What Durham revealed in both trials, as well as in his prosecution of FBI lawyer Kevin Clinesmith who tampered with the FISA warrant application on Carter Page, is a broken justice system that drew a political conclusion and then frantically worked to manufacture facts to support it.
In the Sussmann verdict, a Washington DC jury did not find that the lawyer hadn’t lied, rather it determined that his lies were not material. The Hillary Clinton campaign did thrust baseless innuendo on the FBI and U.S. Department of Justice to achieve a political outcome. Indeed, Durham doesn’t mince words in describing a “conspiracy” to said effect in the Sussmann indictment.

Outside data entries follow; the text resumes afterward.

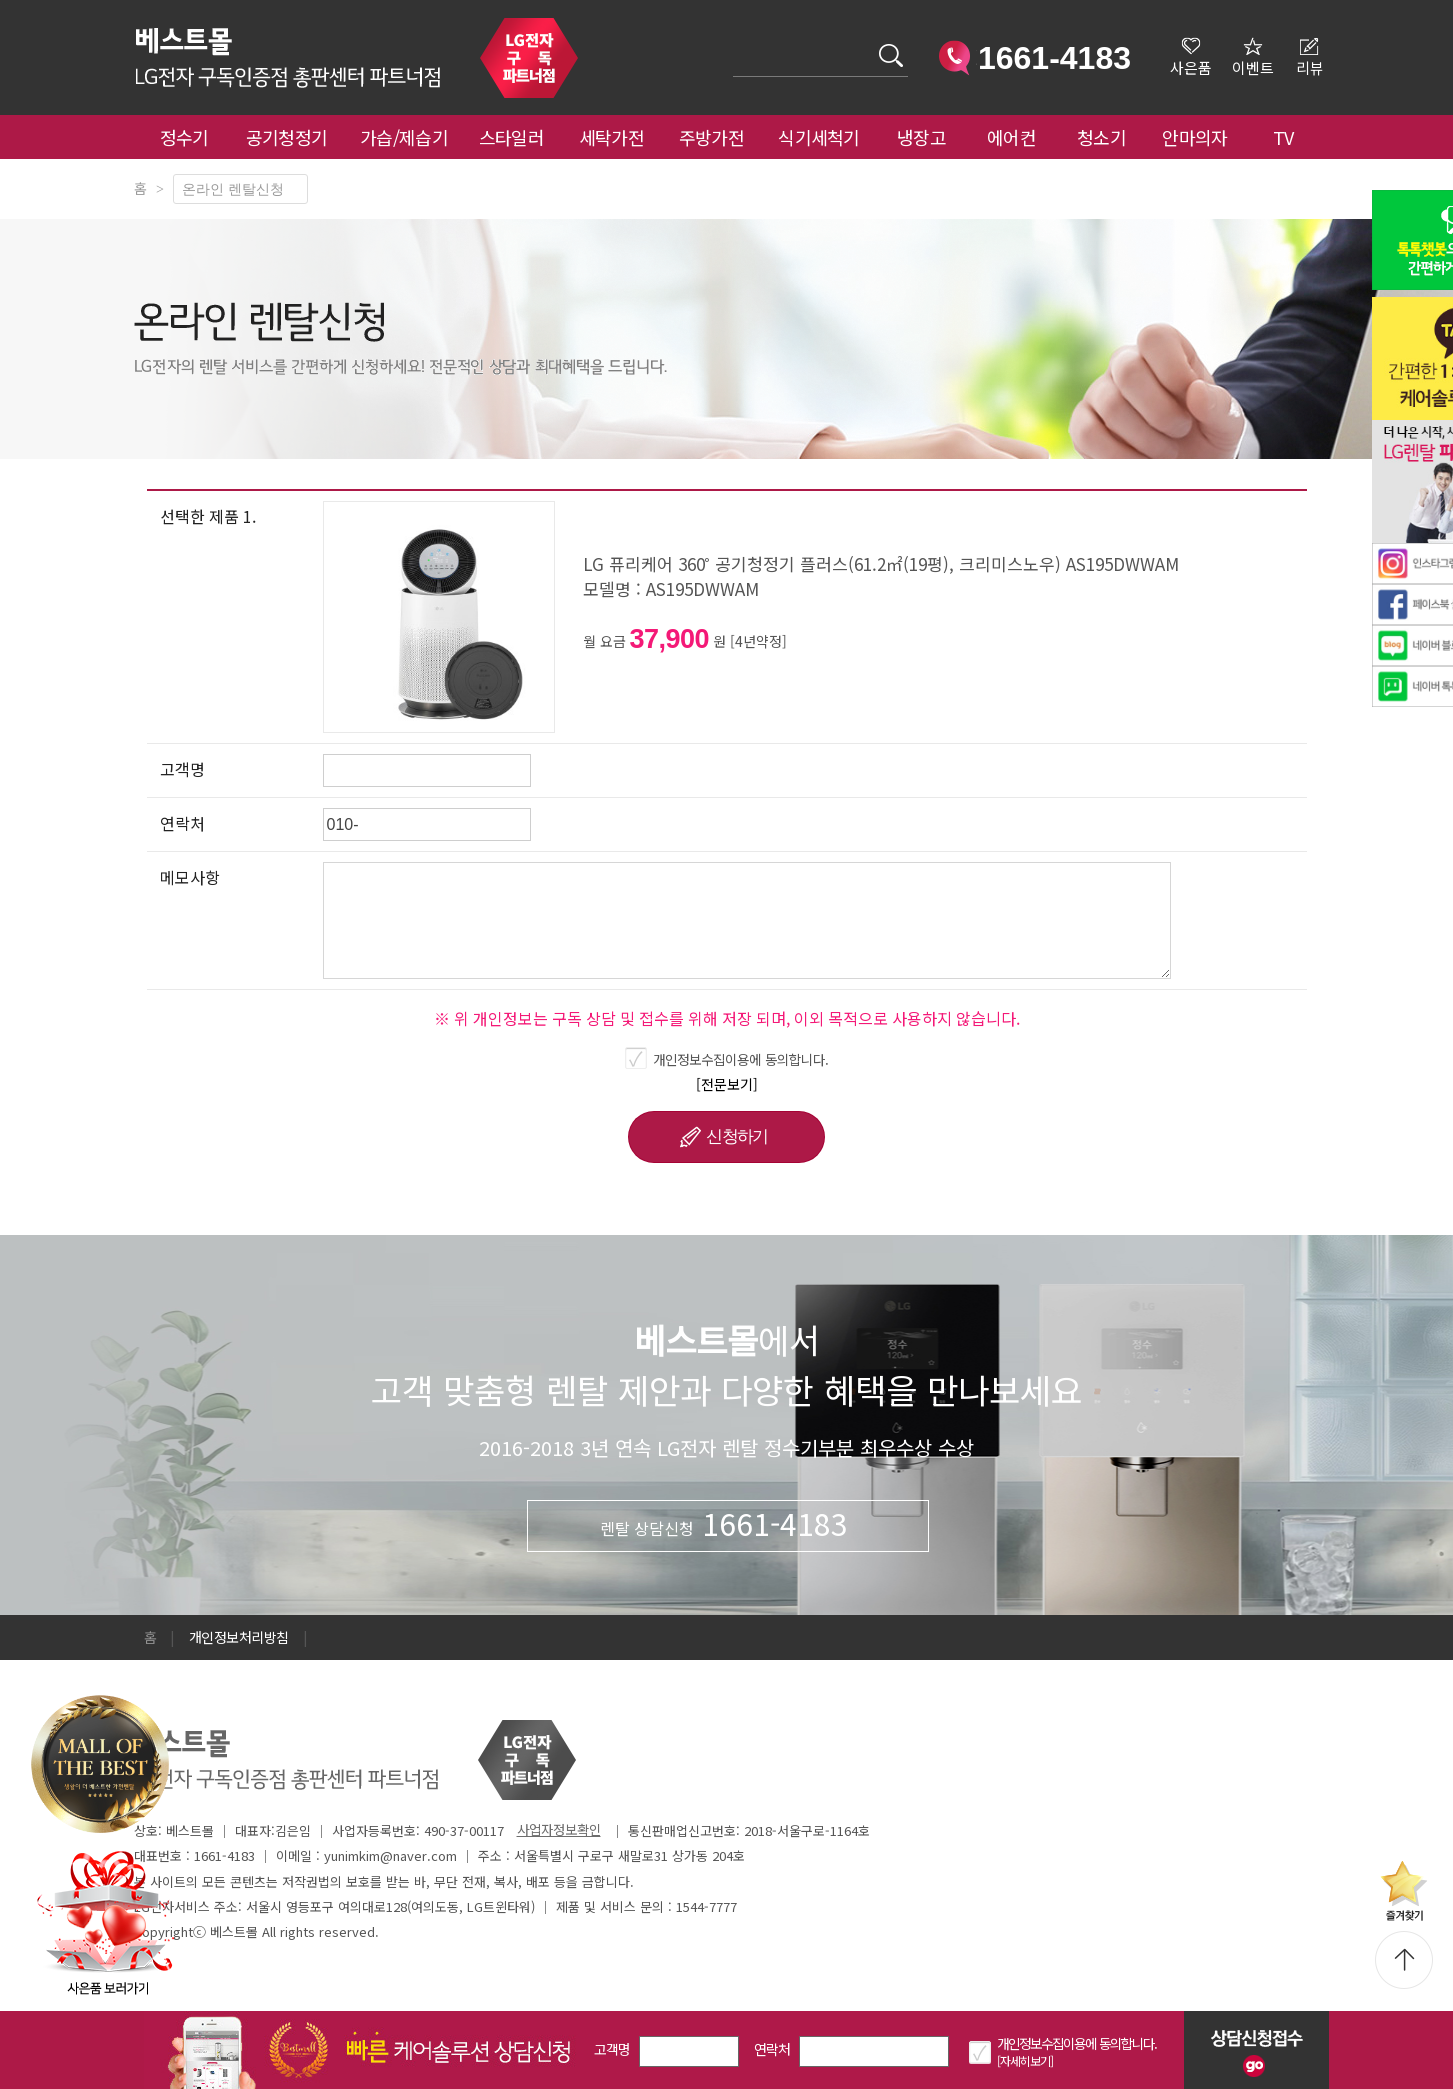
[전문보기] (727, 1084)
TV (1283, 137)
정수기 (184, 137)
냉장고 (921, 137)
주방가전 (711, 137)
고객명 (612, 2049)
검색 (733, 43)
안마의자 (1199, 137)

What we learned from the Danchenko trial reflects poorly in the opposite direction, namely on the FBI. Even though there were concerns about whether Danchenko posed a counterintelligence threat, the bureau still paid him over $200,000 for his “insights.” Worse still, they offered a $1,000,000 bounty for evidence to corroborate the false narrative that grew from the Steele dossier. Talk about incentivizing bad behavior! Apologists are quick to point out how authorities have long offered rewards and bounties in their efforts to fight crime. But the more we learn about how the FBI went about the “Crossfire Hurricane” investigation, the worse it smells.
In the case of Clinesmith fudging a warrant application in order to spy on a campaign official, Congress leapt into the breach to amend the FISA warrant application process. The question now is what a new Congress will do to address the system breakdowns Durham exposed in the two more recent criminal proceedings: how can the FBI get the scrutiny and oversight it clearly demands? Should it be able to send senior agents on politically motivated crusades, as appears to be the case with fired agent Peter Strzok who walked in to the national security advisor’s office with plan to get him to lie?
Somewhat bizarrely, Durham even impeached his own witness – an FBI analyst – during the Danchenko trial. The bureau is not going to reform itself. Congress is going to have to show some leadership here – after November 8th, that is.
The immediate take-away from Russia-gate events may be that special prosecutors aren’t all they’re cracked up to be. Neither Robert Mueller nor John Durham achieved the results for which partisans on either side dearly hoped. But relying on supermen to save our justice system is a little naïve, quite frankly. Wise men learn from their mistakes, and there is plenty we can all discover in a clear-sighted review of what Durham found. That is, after all, the bigger picture.